> [What is needed] A faithful copy of the data below is required, leaving out every picture.

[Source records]
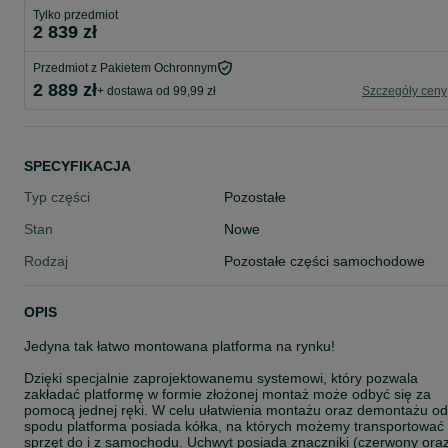
Tylko przedmiot
2 839 zł
Przedmiot z Pakietem Ochronnym
2 889 zł
+ dostawa od 99,99 zł
Szczegóły ceny
SPECYFIKACJA
Typ części
Pozostałe
Stan
Nowe
Rodzaj
Pozostałe części samochodowe
OPIS
Jedyna tak łatwo montowana platforma na rynku!
Dzięki specjalnie zaprojektowanemu systemowi, który pozwala
zakładać platformę w formie złożonej montaż może odbyć się za
pomocą jednej ręki. W celu ułatwienia montażu oraz demontażu od
spodu platforma posiada kółka, na których możemy transportować
sprzęt do i z samochodu. Uchwyt posiada znaczniki (czerwony ora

> [Exercise response]
Tylko przedmiot
2 839 zł
Przedmiot z Pakietem Ochronnym
2 889 zł
+ dostawa od 99,99 zł
Szczegóły ceny
SPECYFIKACJA
Typ części
Pozostałe
Stan
Nowe
Rodzaj
Pozostałe części samochodowe
OPIS
Jedyna tak łatwo montowana platforma na rynku!
Dzięki specjalnie zaprojektowanemu systemowi, który pozwala
zakładać platformę w formie złożonej montaż może odbyć się za
pomocą jednej ręki. W celu ułatwienia montażu oraz demontażu od
spodu platforma posiada kółka, na których możemy transportować
sprzęt do i z samochodu. Uchwyt posiada znaczniki (czerwony ora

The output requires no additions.